CryptoQuant has highlighted a notable shift in how Bitcoin miners are managing their coin reserves, a development that could change market expectations for the current cycle.
Historically, the Miners’ Position Index (MPI) has spiked in two distinct situations: in the run-up to halvings, when miners often liquidate part of their holdings, and during the late stages of bull markets, when they dump coins into surging retail demand. This cycle, though, appears to be an exception.
Miners Are Holding Rather Than Selling
Although there has been some limited pre-halving selling, the large-scale, late-cycle capitulation typical of past booms has not emerged. CryptoQuant’s recent analysis suggests several catalysts for this change: approvals of U.S. spot Bitcoin ETFs and increased interest from sovereign actors using BTC as a reserve asset are encouraging miners to favor long-term accumulation over short-term sales.

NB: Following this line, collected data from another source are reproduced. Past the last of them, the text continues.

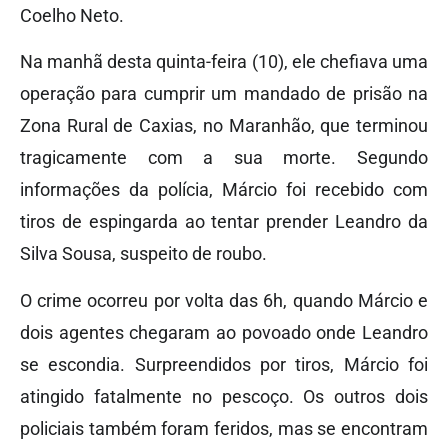
Coelho Neto.
Na manhã desta quinta-feira (10), ele chefiava uma
operação para cumprir um mandado de prisão na
Zona Rural de Caxias, no Maranhão, que terminou
tragicamente com a sua morte. Segundo
informações da polícia, Márcio foi recebido com
tiros de espingarda ao tentar prender Leandro da
Silva Sousa, suspeito de roubo.
O crime ocorreu por volta das 6h, quando Márcio e
dois agentes chegaram ao povoado onde Leandro
se escondia. Surpreendidos por tiros, Márcio foi
atingido fatalmente no pescoço. Os outros dois
policiais também foram feridos, mas se encontram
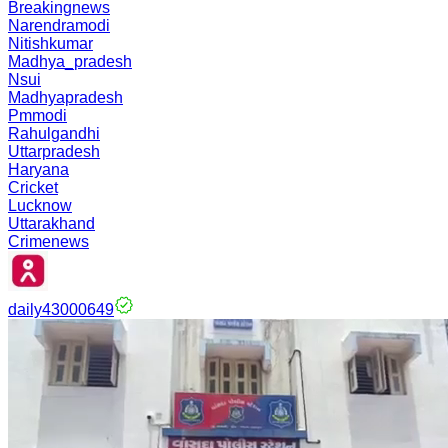
Breakingnews
Narendramodi
Nitishkumar
Madhya_pradesh
Nsui
Madhyapradesh
Pmmodi
Rahulgandhi
Uttarpradesh
Haryana
Cricket
Lucknow
Uttarakhand
Crimenews
daily43000649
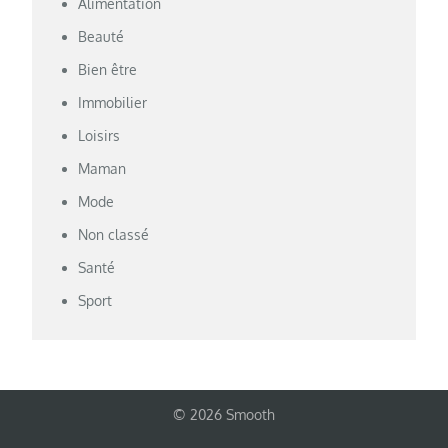
Alimentation
Beauté
Bien être
Immobilier
Loisirs
Maman
Mode
Non classé
Santé
Sport
© 2026 Smooth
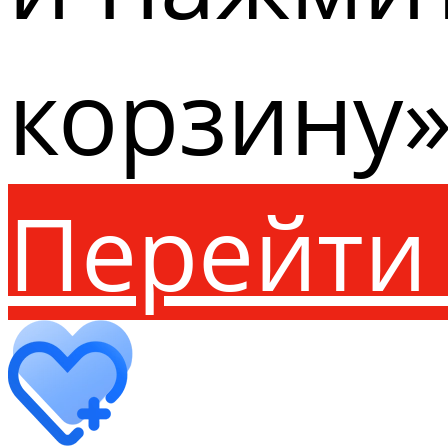
корзину»
Перейти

Mining difficulty has climbed to record levels and entered the so-called “Banana Zone,” a phase marked by steep, rapid increases. That rise signals more miners are coming online and competition is intensifying. Transaction fees add another important data point. In previous cycles, fee spikes measured in dollar terms often coincided with overheated markets and foreshadowed pullbacks. This time, however, fees have risen while Bitcoin’s price has moved higher in a steady, staircase-like progression rather than erupting into sharp peaks followed by sudden crashes.
Taken together, on-chain metrics point to a structural change in miner behavior: miners are appearing to align with institutional investors and nation-states in prioritizing accumulation instead of selling into strength. For market participants, the combination of elevated difficulty, higher fees, and a subdued MPI suggests that the current bullish momentum rests on firmer groundwork than in prior cycles, supporting a constructive medium- to long-term outlook.
Signs of Strength
Joao Wedson, founder of Alphractal and a crypto analyst, reviewed Bitcoin’s performance through September 2025 in a recent tweet. He noted that while the year-to-date performance lags behind most historical years, it still outperforms the notably weak cycles of 2014, 2018, and 2022. Zooming in on September specifically, Wedson said Bitcoin is doing better than its historical average for the month, ranking only behind 2012, 2015, 2016, and 2022 — a pattern that suggests September may not be as bearish as many expect.
Separately, another analyst characterized Bitcoin’s current price structure as an “inverse head and shoulders of dreams,” arguing that a double inverse head-and-shoulders pattern points to the start of a supercycle. According to that analyst, this formation makes a $150,000 Bitcoin target feel more inevitable than speculative, despite ongoing short-term struggles.